All of the entries must be reproduced exactly, with no images carried over.
# # # # #
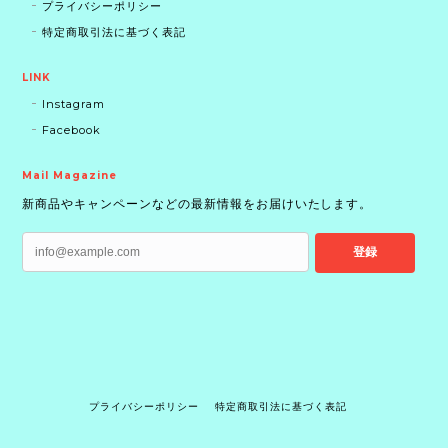
プライバシーポリシー
特定商取引法に基づく表記
LINK
Instagram
Facebook
Mail Magazine
新商品やキャンペーンなどの最新情報をお届けいたします。
登録
プライバシーポリシー
特定商取引法に基づく表記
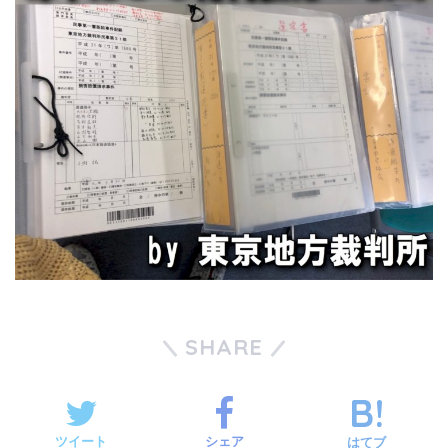
SHARE
ツイート
シェア
はてブ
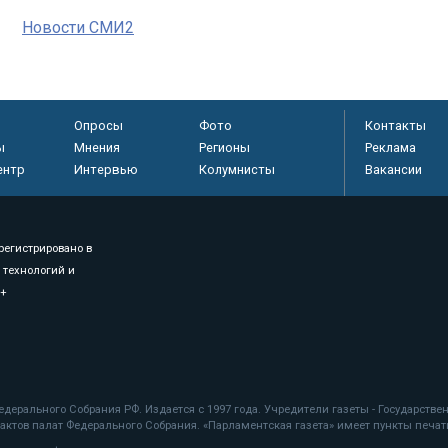
Новости СМИ2
Опросы
Фото
Контакты
ы
Мнения
Регионы
Реклама
ентр
Интервью
Колумнисты
Вакансии
регистрировано в
 технологий и
8+
.
дерального Собрания РФ. Издается с 1997 года. Учредители газеты - Государств
ктов палат Федерального Собрания. «Парламентская газета» имеет пункты печати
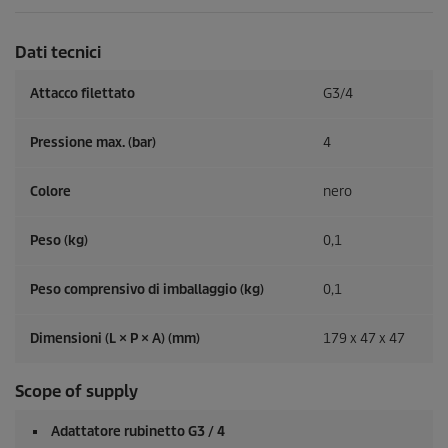
p
a
.
r
Dati tecnici
i
Attacco filettato
G3/4
c
Pressione max. (bar)
4
e
Colore
nero
Peso (kg)
0,1
Peso comprensivo di imballaggio (kg)
0,1
Dimensioni (L × P × A) (mm)
179 x 47 x 47
Scope of supply
Adattatore rubinetto G3 / 4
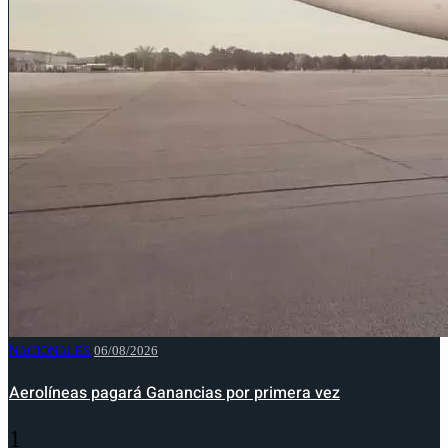
NACIONALES
06/08/2026
Aerolíneas pagará Ganancias por primera vez
1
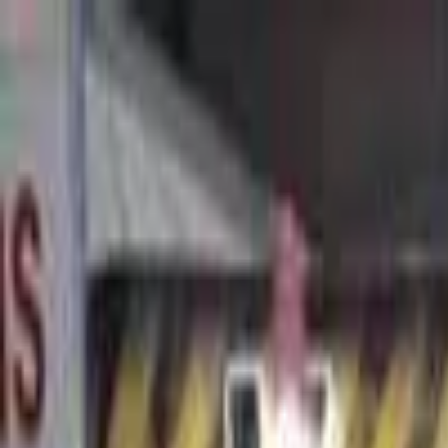
Замовляйте корпоративні килимки
Оплата і доставка
Зв'язатися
# # # # #
Expected output:
プライバシーポリシー
特定商取引法に基づく表記
LINK
Instagram
Facebook
Mail Magazine
新商品やキャンペーンなどの最新情報をお届けいたします。
登録
プライバシーポリシー
特定商取引法に基づく表記
SHARE
ツイート
シェア
はてブ
Новости СМИ2
Опросы
Фото
Контакты
ы
Мнения
Регионы
Реклама
ентр
Интервью
Колумнисты
Вакансии
регистрировано в
 технологий и
8+
.
дерального Собрания РФ. Издается с 1997 года. Учредители газеты - Государств
ктов палат Федерального Собрания. «Парламентская газета» имеет пункты печати
p
a
.
r
Dati tecnici
i
Attacco filettato
G3/4
c
Pressione max. (bar)
4
e
Colore
nero
Peso (kg)
0,1
Peso comprensivo di imballaggio (kg)
0,1
Dimensioni (L × P × A) (mm)
179 x 47 x 47
Scope of supply
Adattatore rubinetto G3 / 4
NACIONALES
06/08/2026
Aerolíneas pagará Ganancias por primera vez
1
Замовляйте корпоративні килимки
Оплата і доставка
Зв'язатися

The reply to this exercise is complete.